If there is a ground zero for all these calcified emotions, an OG auteur for these vibes, it is probably the Swedish eccentric Yung Lean. He broke onto the scene in 2013 as a teenager, with a delirious hip-hop persona that hybridised fuzzy ‘90s nostalgia and contemporary debasement.
In the video for his best song, “Hurt,” he details how much he enjoys being zonked out of his mind over a gloomy, tilted-cartridge beat. Two red N64 controllers dangle on either side of the frame, in the same way Rick Ross flexes the $US1.5 ($2) million diamond mini-me around his neck.
A few scenes later, he shows us his extensive, laminated Pokémon card collection, and a flickering broadcast of Pokémon Stadium on an old, worn-out TV. After “Hurt” went viral and Lean got famous, he introduced us to the rest of his burnout posse that he stormed the streets of Stockholm with; naturally, they were called The Sad Boys.
Nobody can say for sure why Lean found a conduit for his own dejection with the N64. The console isn’t intrinsically sad, and neither is all the art it inspires, best evidenced by Atlanta upstart Lil Yachty, who, in 2016, used the iconic pan-flute at the start of Super Mario 64 to brag about the beautiful life he was living.
But clearly, there is something about the orchestral heritage the N64 left behind that tastes bittersweet to those who first experienced it as children. Nintendo famously did not ship a sound chip in the guts of the company’s first 3D console, and you could argue that those limitations manifested in the gloomy, slow-motion dirges that are now permanently lodged in our brains.
I think another theory is more likely.

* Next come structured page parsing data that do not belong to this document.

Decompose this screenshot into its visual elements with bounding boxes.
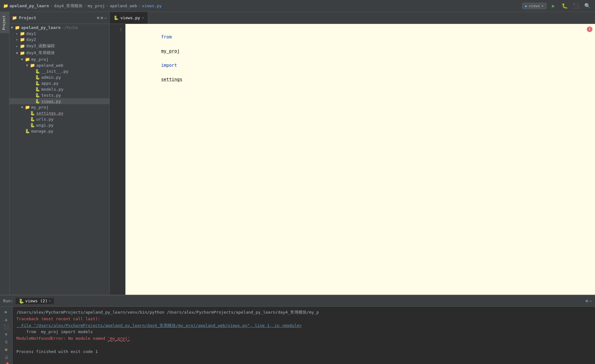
tree-label-wsgi: wsgi.py bbox=[36, 123, 54, 128]
project-panel-title: Project bbox=[19, 15, 95, 20]
python-icon-manage: 🐍 bbox=[25, 129, 30, 134]
tree-item-manage[interactable]: ▸ 🐍 manage.py bbox=[9, 128, 109, 134]
run-tab[interactable]: 🐍 views (2) ✕ bbox=[15, 298, 54, 304]
folder-icon-day2: 📁 bbox=[20, 37, 25, 42]
breadcrumb-sep: › bbox=[84, 3, 86, 8]
folder-icon: 📁 bbox=[12, 15, 17, 20]
tree-label-apelandweb: apeland_web bbox=[36, 63, 63, 68]
breadcrumb-apelandweb[interactable]: apeland_web bbox=[110, 3, 137, 8]
settings-icon[interactable]: ⚙ bbox=[101, 15, 103, 20]
code-space2 bbox=[161, 56, 164, 61]
run-minimize-icon[interactable]: — bbox=[589, 299, 592, 303]
editor-tab-views[interactable]: 🐍 views.py ✕ bbox=[110, 12, 148, 24]
tree-item-admin[interactable]: ▸ 🐍 admin.py bbox=[9, 74, 109, 80]
search-button[interactable]: 🔍 bbox=[583, 2, 592, 10]
tree-label-day3: day3_函数编程 bbox=[26, 43, 55, 49]
breadcrumb-myproj[interactable]: my_proj bbox=[88, 3, 105, 8]
code-area[interactable]: from my_proj import settings bbox=[125, 24, 595, 295]
run-output-line-5: ModuleNotFoundError: No module named 'my… bbox=[16, 335, 591, 342]
run-config-selector[interactable]: ▶ views bbox=[522, 3, 546, 9]
tree-item-apps[interactable]: ▸ 🐍 apps.py bbox=[9, 80, 109, 86]
tree-label-root: apeland_py_learn bbox=[21, 25, 61, 30]
debug-button[interactable]: 🐛 bbox=[560, 2, 569, 10]
pin-button[interactable]: 📌 bbox=[3, 362, 10, 364]
breadcrumb-project[interactable]: apeland_py_learn bbox=[9, 3, 49, 8]
breadcrumb-sep: › bbox=[138, 3, 141, 8]
print-button[interactable]: 🖨 bbox=[3, 355, 10, 360]
run-config-dropdown-icon bbox=[541, 4, 544, 8]
tree-item-apeland_web[interactable]: ▼ 📁 apeland_web bbox=[9, 62, 109, 68]
tree-item-day4[interactable]: ▼ 📁 day4_常用模块 bbox=[9, 49, 109, 56]
run-tab-label: views (2) bbox=[25, 299, 47, 303]
run-output-line-4: from my_proj import models bbox=[16, 329, 591, 335]
tree-arrow-day3: ▸ bbox=[14, 44, 20, 48]
hide-panel-icon[interactable]: — bbox=[104, 15, 107, 20]
tab-label: views.py bbox=[120, 15, 140, 20]
tree-label-myproj: my_proj bbox=[31, 57, 49, 62]
run-output-line-2: Traceback (most recent call last): bbox=[16, 316, 591, 322]
tree-item-wsgi[interactable]: ▸ 🐍 wsgi.py bbox=[9, 122, 109, 128]
tree-label-apps: apps.py bbox=[41, 81, 59, 86]
editor-area: 🐍 views.py ✕ 1 from my_proj import bbox=[110, 12, 595, 295]
run-panel: Run: 🐍 views (2) ✕ ⚙ — ▶ ▲ ⬛ ▼ ⏸ ≡ 🖨 📌 bbox=[0, 295, 595, 364]
tree-label-day1: day1 bbox=[26, 31, 36, 36]
sidebar-tab-project[interactable]: Project bbox=[0, 12, 9, 33]
run-label: Run: bbox=[3, 299, 13, 303]
tree-label-settings: settings.py bbox=[36, 111, 63, 116]
run-tab-close[interactable]: ✕ bbox=[49, 299, 51, 303]
tree-label-day4: day4_常用模块 bbox=[26, 50, 55, 56]
run-output-line-1: /Users/alex/PycharmProjects/apeland_py_l… bbox=[16, 309, 591, 316]
folder-icon-apelandweb: 📁 bbox=[30, 63, 35, 68]
keyword-from: from bbox=[161, 34, 172, 39]
tree-item-urls[interactable]: ▸ 🐍 urls.py bbox=[9, 116, 109, 122]
tree-item-day2[interactable]: ▸ 📁 day2 bbox=[9, 37, 109, 43]
add-folder-icon[interactable]: ⊕ bbox=[97, 15, 100, 20]
tree-sublabel-root: ~/Pycha bbox=[62, 26, 78, 30]
stop-button[interactable]: ⬛ bbox=[572, 2, 581, 10]
tree-item-views[interactable]: ▸ 🐍 views.py bbox=[9, 98, 109, 104]
tree-item-day1[interactable]: ▸ 📁 day1 bbox=[9, 31, 109, 37]
tab-python-icon: 🐍 bbox=[113, 15, 118, 20]
tree-item-root[interactable]: ▼ 📁 apeland_py_learn ~/Pycha bbox=[9, 25, 109, 31]
tree-item-init[interactable]: ▸ 🐍 __init__.py bbox=[9, 68, 109, 74]
run-settings-icon[interactable]: ⚙ bbox=[586, 299, 588, 303]
code-line-1: from my_proj import settings bbox=[129, 26, 591, 90]
tree-arrow-day2: ▸ bbox=[14, 38, 20, 41]
run-header-icons: ⚙ — bbox=[586, 299, 592, 303]
python-icon-settings: 🐍 bbox=[30, 111, 35, 116]
tree-arrow-myproj: ▼ bbox=[20, 58, 25, 61]
folder-icon-myproj2: 📁 bbox=[25, 105, 30, 110]
run-again-button[interactable]: ▶ bbox=[3, 309, 10, 314]
title-bar-actions: ▶ views ▶ 🐛 ⬛ 🔍 bbox=[522, 2, 592, 10]
project-header-icons: ⊕ ⚙ — bbox=[97, 15, 107, 20]
tab-close-button[interactable]: ✕ bbox=[142, 16, 144, 20]
breadcrumb-views[interactable]: views.py bbox=[142, 3, 162, 8]
breadcrumb-sep: › bbox=[50, 3, 53, 8]
tree-item-my_proj2[interactable]: ▼ 📁 my_proj bbox=[9, 104, 109, 110]
folder-icon-day4: 📁 bbox=[20, 51, 25, 55]
module-name: my_proj bbox=[161, 48, 180, 54]
scroll-up-button[interactable]: ▲ bbox=[3, 317, 10, 322]
stop-run-button[interactable]: ⬛ bbox=[3, 324, 10, 329]
pause-button[interactable]: ⏸ bbox=[3, 339, 10, 344]
folder-icon-myproj: 📁 bbox=[25, 57, 30, 62]
folder-icon-day3: 📁 bbox=[20, 44, 25, 48]
import-name: settings bbox=[161, 77, 182, 82]
tree-label-urls: urls.py bbox=[36, 117, 54, 122]
scroll-down-button[interactable]: ▼ bbox=[3, 332, 10, 337]
python-icon-tests: 🐍 bbox=[35, 93, 40, 98]
tree-label-manage: manage.py bbox=[31, 129, 53, 134]
tree-item-day3[interactable]: ▸ 📁 day3_函数编程 bbox=[9, 43, 109, 49]
tree-arrow-root: ▼ bbox=[9, 26, 14, 29]
run-output-line-3[interactable]: File "/Users/alex/PycharmProjects/apelan… bbox=[16, 322, 591, 329]
python-icon-models: 🐍 bbox=[35, 87, 40, 92]
project-panel: 📁 Project ⊕ ⚙ — ▼ 📁 apeland_py_learn ~/P… bbox=[9, 12, 110, 295]
run-output-line-7: Process finished with exit code 1 bbox=[16, 349, 591, 355]
run-button[interactable]: ▶ bbox=[549, 2, 558, 10]
tree-item-settings[interactable]: ▸ 🐍 settings.py bbox=[9, 110, 109, 116]
tree-item-my_proj[interactable]: ▼ 📁 my_proj bbox=[9, 56, 109, 62]
format-button[interactable]: ≡ bbox=[3, 347, 10, 352]
tree-item-tests[interactable]: ▸ 🐍 tests.py bbox=[9, 92, 109, 98]
breadcrumb-day4[interactable]: day4_常用模块 bbox=[54, 3, 83, 9]
tree-item-models[interactable]: ▸ 🐍 models.py bbox=[9, 86, 109, 92]
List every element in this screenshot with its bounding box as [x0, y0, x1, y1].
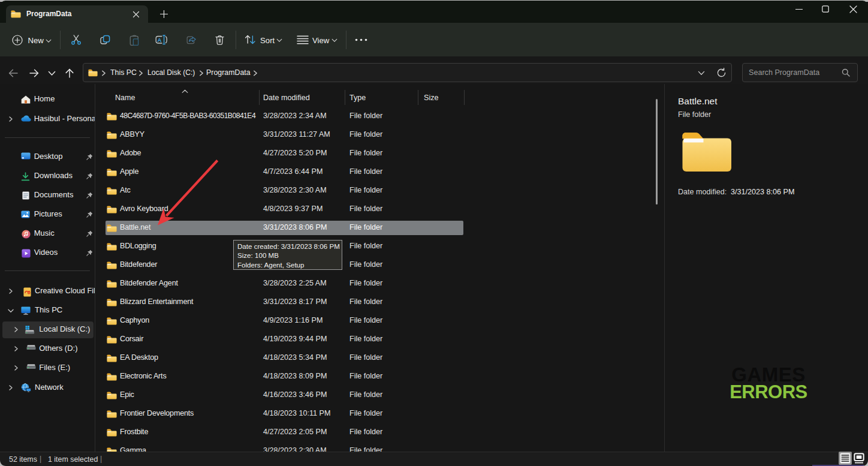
svg-text:A: A: [158, 36, 162, 43]
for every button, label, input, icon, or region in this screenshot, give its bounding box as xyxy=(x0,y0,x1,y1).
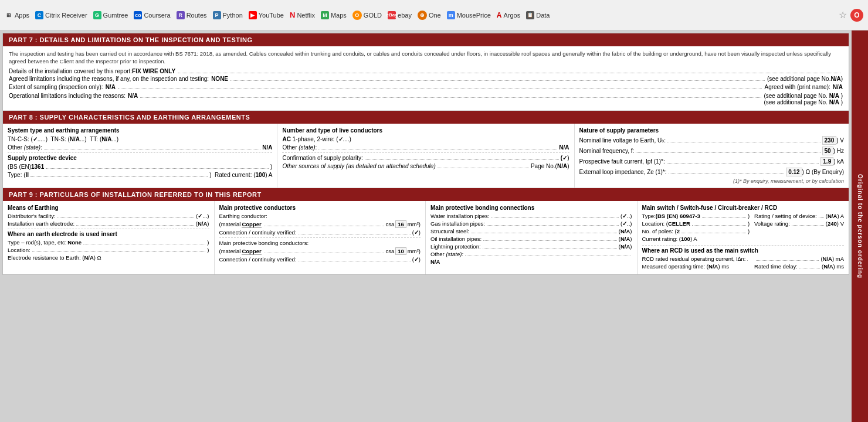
bookmark-gold[interactable]: O GOLD xyxy=(352,11,382,20)
agreed-with-label: Agreed with (print name): xyxy=(764,84,830,90)
operational-value: N/A xyxy=(128,93,138,99)
bookmark-citrix[interactable]: C Citrix Receiver xyxy=(35,11,87,19)
structural-row: Structural steel: ( N/A ) xyxy=(430,228,632,234)
earthing-conductor-row: Earthing conductor: xyxy=(219,213,421,219)
bookmark-netflix[interactable]: N Netflix xyxy=(290,11,315,19)
part8-col1: System type and earthing arrangements TN… xyxy=(3,124,277,188)
bookmark-data[interactable]: 📋 Data xyxy=(526,11,550,19)
rating-value: N/A xyxy=(828,213,837,219)
bonding-material-value: Copper xyxy=(242,248,261,255)
bookmark-maps[interactable]: M Maps xyxy=(321,11,347,19)
part7-header: PART 7 : DETAILS AND LIMITATIONS ON THE … xyxy=(3,33,849,46)
poles-value: 2 xyxy=(677,228,680,234)
bookmark-youtube[interactable]: ▶ YouTube xyxy=(249,11,284,19)
bookmark-routes[interactable]: R Routes xyxy=(177,11,207,19)
bonding-conductors-label: Main protective bonding conductors: xyxy=(219,240,421,246)
bsen-row: (BS (EN) 1361 ) xyxy=(8,164,272,170)
voltage-value: 240 xyxy=(828,220,837,227)
extent-row: Extent of sampling (inspection only): N/… xyxy=(9,84,843,90)
details-value: FIX WIRE ONLY xyxy=(132,68,175,74)
bookmark-coursera[interactable]: co Coursera xyxy=(134,11,170,19)
part9-col4: Main switch / Switch-fuse / Circuit-brea… xyxy=(638,201,849,274)
distributors-value: ✓ xyxy=(198,213,202,219)
ac-row: AC 1-phase, 2-wire: ( ✓ ....) xyxy=(282,136,569,142)
main-switch-type-row: Type: (BS (EN) 60947-3 ) xyxy=(642,213,750,219)
nominal-voltage-value: 230 xyxy=(822,136,837,145)
youtube-icon: ▶ xyxy=(249,11,257,19)
oil-row: Oil installation pipes: ( N/A ) xyxy=(430,236,632,242)
bookmark-one[interactable]: ⊕ One xyxy=(418,11,441,20)
gas-value: ✓ xyxy=(622,220,627,227)
current-value: 100 xyxy=(681,236,690,242)
data-icon: 📋 xyxy=(526,11,534,19)
apps-icon: ⊞ xyxy=(5,11,13,19)
rcd-rated-current-row: ( N/A ) mA xyxy=(754,256,844,262)
bookmark-ebay[interactable]: eBay ebay xyxy=(388,11,412,19)
spd-title: Supply protective device xyxy=(8,155,272,161)
csa-value: 16 xyxy=(395,220,406,228)
profile-avatar[interactable]: O xyxy=(850,9,863,22)
other-col2-row: Other (state): N/A xyxy=(282,144,569,151)
prospective-value: 1.9 xyxy=(820,157,833,166)
routes-icon: R xyxy=(177,11,185,19)
part8-header: PART 8 : SUPPLY CHARACTERISTICS AND EART… xyxy=(3,111,849,124)
part7-bottom-rows: Extent of sampling (inspection only): N/… xyxy=(9,84,843,91)
main-switch-title: Main switch / Switch-fuse / Circuit-brea… xyxy=(642,205,845,211)
bookmark-argos[interactable]: A Argos xyxy=(497,11,520,19)
bonding-verified-row: Connection / continuity verified: ( ✓ ) xyxy=(219,256,421,263)
current-rating-row: Current rating: ( 100 ) A xyxy=(642,236,750,242)
installation-value: N/A xyxy=(198,220,207,227)
water-row: Water installation pipes: ( ✓ ..) xyxy=(430,213,632,219)
document: PART 7 : DETAILS AND LIMITATIONS ON THE … xyxy=(2,33,849,275)
rated-time-value: N/A xyxy=(823,263,833,270)
bonding-verified-value: ✓ xyxy=(414,256,419,263)
electrode-resistance-row: Electrode resistance to Earth: ( N/A ) Ω xyxy=(8,254,209,261)
rating-row: Rating / setting of device: ( N/A ) A xyxy=(754,213,844,219)
part8-col2-title: Number and type of live conductors xyxy=(282,127,569,134)
bookmark-mouseprice[interactable]: m MousePrice xyxy=(447,11,491,19)
bookmarks-bar: ⊞ Apps C Citrix Receiver G Gumtree co Co… xyxy=(5,11,835,20)
where-rcd-title: Where an RCD is used as the main switch xyxy=(642,247,845,254)
see-additional-label: (see additional page No. xyxy=(767,76,830,82)
ac-check: ✓ xyxy=(338,136,343,142)
star-icon[interactable]: ☆ xyxy=(839,9,847,21)
side-label: Original to the person ordering xyxy=(852,30,868,422)
document-area: PART 7 : DETAILS AND LIMITATIONS ON THE … xyxy=(0,30,852,422)
external-row: External loop impedance, Ze (1)*: 0.12 )… xyxy=(579,168,844,176)
agreed-limitations-value: NONE xyxy=(211,76,228,82)
other-state-row: Other (state): N/A xyxy=(8,144,272,151)
tncs-value: ✓ xyxy=(33,136,38,142)
main-bonding-connections-title: Main protective bonding connections xyxy=(430,205,632,211)
page-value: N/A xyxy=(557,163,567,169)
bonding-material-row: (material Copper csa 10 mm²) xyxy=(219,247,421,255)
python-icon: P xyxy=(213,11,221,19)
type-rod-value: None xyxy=(67,239,82,246)
bookmark-gumtree[interactable]: G Gumtree xyxy=(93,11,128,19)
part7-details-row: Details of the installation covered by t… xyxy=(9,68,843,74)
nominal-freq-value: 50 xyxy=(822,147,833,155)
bookmark-apps[interactable]: ⊞ Apps xyxy=(5,11,29,19)
part7-body: The inspection and testing has been carr… xyxy=(3,46,849,111)
part7-operational-row: Operational limitations including the re… xyxy=(9,93,843,107)
agreed-limitations-label: Agreed limitations including the reasons… xyxy=(9,76,209,82)
oil-value: N/A xyxy=(621,236,630,242)
part8-col1-title: System type and earthing arrangements xyxy=(8,127,272,134)
main-switch-type-value: (BS (EN) 60947-3 xyxy=(656,213,700,219)
see-additional3-label: (see additional page No. xyxy=(764,99,827,106)
part9-body: Means of Earthing Distributor's facility… xyxy=(3,201,849,274)
main-switch-location-value: CELLER xyxy=(668,220,690,227)
voltage-rating-row: Voltage rating: ( 240 ) V xyxy=(754,220,844,227)
installation-earth-row: Installation earth electrode: ( N/A ) xyxy=(8,220,209,227)
main-content: PART 7 : DETAILS AND LIMITATIONS ON THE … xyxy=(0,30,868,422)
part9-header: PART 9 : PARTICULARS OF INSTALLATION REF… xyxy=(3,188,849,201)
coursera-icon: co xyxy=(134,11,142,19)
bsen-value: 1361 xyxy=(31,164,44,170)
supply-note: (1)* By enquiry, measurement, or by calc… xyxy=(579,178,844,184)
other-col3-value: N/A xyxy=(430,258,632,265)
other-sources-row: Other sources of supply (as detailed on … xyxy=(282,163,569,169)
part8-col2: Number and type of live conductors AC 1-… xyxy=(277,124,574,188)
nominal-voltage-row: Nominal line voltage to Earth, U₀: 230 )… xyxy=(579,136,844,145)
connection-value: ✓ xyxy=(414,229,419,236)
bookmark-python[interactable]: P Python xyxy=(213,11,243,19)
main-protective-conductors-title: Main protective conductors xyxy=(219,205,421,211)
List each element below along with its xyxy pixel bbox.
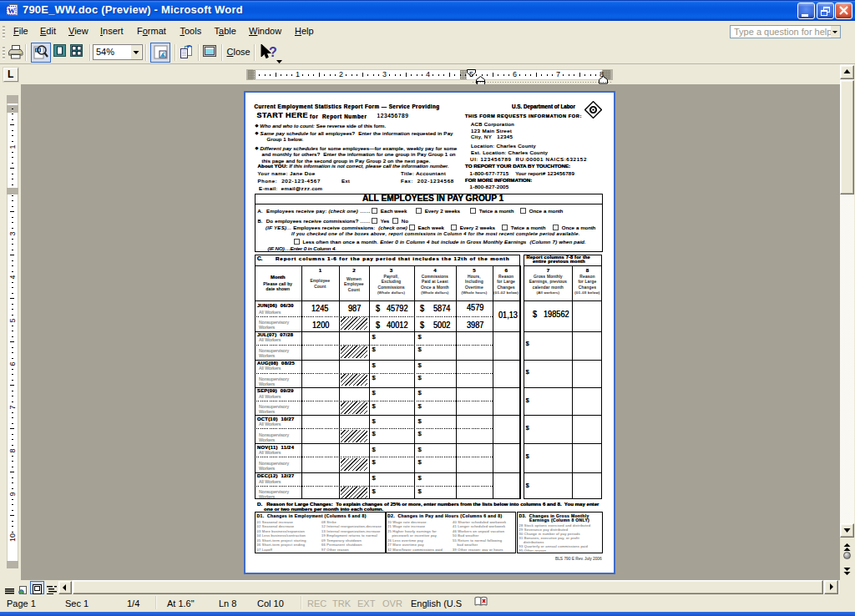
svg-text:W: W (8, 7, 15, 15)
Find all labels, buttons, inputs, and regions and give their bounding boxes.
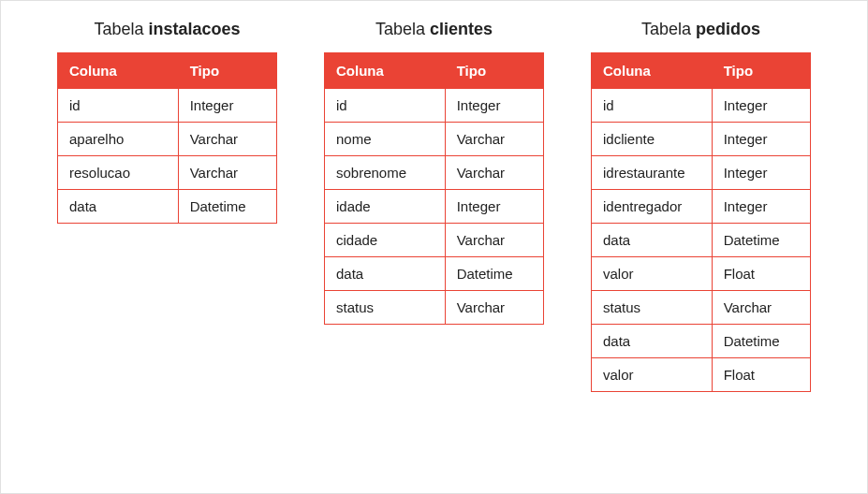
cell-col: identregador (592, 190, 713, 224)
title-prefix: Tabela (641, 20, 696, 38)
cell-col: data (58, 190, 179, 224)
title-prefix: Tabela (94, 20, 148, 38)
cell-type: Varchar (178, 156, 276, 190)
cell-col: valor (592, 358, 713, 392)
cell-type: Varchar (712, 291, 810, 325)
schema-table-instalacoes: Coluna Tipo idInteger aparelhoVarchar re… (57, 52, 277, 224)
cell-type: Integer (712, 123, 810, 156)
header-tipo: Tipo (178, 53, 276, 89)
header-coluna: Coluna (592, 53, 713, 89)
cell-type: Integer (445, 190, 543, 224)
tables-container: Tabela instalacoes Coluna Tipo idInteger… (57, 20, 811, 392)
cell-col: data (592, 224, 713, 257)
table-row: dataDatetime (592, 325, 811, 358)
table-row: valorFloat (592, 358, 811, 392)
cell-type: Float (712, 358, 810, 392)
cell-type: Integer (178, 89, 276, 123)
table-row: dataDatetime (325, 257, 544, 291)
cell-col: id (592, 89, 713, 123)
cell-col: data (592, 325, 713, 358)
cell-type: Varchar (178, 123, 276, 156)
table-row: dataDatetime (592, 224, 811, 257)
cell-col: resolucao (58, 156, 179, 190)
cell-col: aparelho (58, 123, 179, 156)
table-header-row: Coluna Tipo (58, 53, 277, 89)
cell-type: Datetime (445, 257, 543, 291)
cell-type: Integer (445, 89, 543, 123)
cell-col: id (58, 89, 179, 123)
cell-type: Integer (712, 190, 810, 224)
table-title: Tabela instalacoes (94, 20, 240, 39)
cell-col: sobrenome (325, 156, 446, 190)
cell-type: Datetime (712, 325, 810, 358)
cell-col: idade (325, 190, 446, 224)
table-row: aparelhoVarchar (58, 123, 277, 156)
table-row: idrestauranteInteger (592, 156, 811, 190)
header-coluna: Coluna (58, 53, 179, 89)
table-header-row: Coluna Tipo (325, 53, 544, 89)
table-row: resolucaoVarchar (58, 156, 277, 190)
table-name: pedidos (696, 20, 760, 38)
cell-col: status (325, 291, 446, 325)
cell-type: Integer (712, 89, 810, 123)
table-name: clientes (430, 20, 493, 38)
cell-type: Varchar (445, 156, 543, 190)
cell-type: Varchar (445, 224, 543, 257)
table-header-row: Coluna Tipo (592, 53, 811, 89)
table-row: dataDatetime (58, 190, 277, 224)
cell-type: Varchar (445, 123, 543, 156)
cell-col: cidade (325, 224, 446, 257)
table-row: sobrenomeVarchar (325, 156, 544, 190)
table-row: idInteger (592, 89, 811, 123)
table-row: identregadorInteger (592, 190, 811, 224)
cell-type: Datetime (712, 224, 810, 257)
schema-table-pedidos: Coluna Tipo idInteger idclienteInteger i… (591, 52, 811, 392)
table-row: idInteger (325, 89, 544, 123)
table-row: idInteger (58, 89, 277, 123)
cell-col: idcliente (592, 123, 713, 156)
table-name: instalacoes (148, 20, 240, 38)
cell-type: Varchar (445, 291, 543, 325)
cell-type: Integer (712, 156, 810, 190)
cell-col: status (592, 291, 713, 325)
table-block-pedidos: Tabela pedidos Coluna Tipo idInteger idc… (591, 20, 811, 392)
header-tipo: Tipo (445, 53, 543, 89)
table-title: Tabela clientes (375, 20, 493, 39)
header-tipo: Tipo (712, 53, 810, 89)
table-row: idclienteInteger (592, 123, 811, 156)
cell-col: idrestaurante (592, 156, 713, 190)
schema-table-clientes: Coluna Tipo idInteger nomeVarchar sobren… (324, 52, 544, 325)
table-title: Tabela pedidos (641, 20, 760, 39)
cell-col: data (325, 257, 446, 291)
cell-type: Datetime (178, 190, 276, 224)
table-block-instalacoes: Tabela instalacoes Coluna Tipo idInteger… (57, 20, 277, 224)
table-row: idadeInteger (325, 190, 544, 224)
table-row: nomeVarchar (325, 123, 544, 156)
header-coluna: Coluna (325, 53, 446, 89)
title-prefix: Tabela (375, 20, 430, 38)
table-row: valorFloat (592, 257, 811, 291)
cell-type: Float (712, 257, 810, 291)
table-block-clientes: Tabela clientes Coluna Tipo idInteger no… (324, 20, 544, 325)
table-row: cidadeVarchar (325, 224, 544, 257)
cell-col: nome (325, 123, 446, 156)
cell-col: valor (592, 257, 713, 291)
table-row: statusVarchar (592, 291, 811, 325)
cell-col: id (325, 89, 446, 123)
table-row: statusVarchar (325, 291, 544, 325)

The inaugural 3D consoles represented the developers exploring a broader emotional range with the games they were making. I mean, the tonal differences between A Link to the Past and Ocarina of Time are clear. That ambition required a sadder, downtempo MIDI rather than the sprightly up-beat anthems of the SNES, which itself begat the chilly ennui of Super Mario 64.
How that intersects with your own nostalgia depends on your mileage, but Besley told me he remixed “Dire Dire Docks” specifically because he felt like it had an accidental, uncanny connection to the sedate, rainy lo-fi he was already listening to. “To me, it always scratched the same itch,” he says. That has to count for something.
Nobody is profiting off of N64 nostalgia right now. A L E X, Besley, and Clark all work out of SoundClouds and BandCamps, the de facto platforms for the music industry’s part-timers. They upload their tracks for free on YouTube.
If there is to be a true breakout star, it hasn’t happened yet, though this does not seem like a scene that’s concerned with those kind of benchmarks. In the meantime, the artists I mentioned are hard at work on follow-ups. A L E X released Growing Up Vol 2 in June, and Clark is in the middle of a sequel to Z E L D A W A V E, which he says will focus on brand new remixes of Majora’s Mask songs. He intends on having the record out before the end of the year.
Clark told me he specifically released Z E L D A W A V E as a video mix on YouTube because he liked the idea of people assuming it was the work of a global hive mind, rather than a singular architect. It is a strangely ego-free endeavour, but I also think it speaks to the ethos of this scene.
All of these artists, in their own ways, are fighting for the sanctity of their memories. The resonance of a record like Z E L D A W A V E rests squarely on the ability of an audience to mourn the little things; stumbling into a Great Fairy Fountain, saluting the Big Goron, saying farewell to Saria for the final time. Art is so often the consolidated experiences and virtuosity of a single person. That’s not the case here.
Instead, the beauty is that everyone who grew up N64 feels like the author. Touch it, taste it, and commiserate.
“In a way, I think nostalgia informs us that all great things will eventually end, and that’s ok,” says Clark. “You’ll always have memories and feelings to reflect on, but the value of our favourite things comes from the fact experiences don’t last forever.”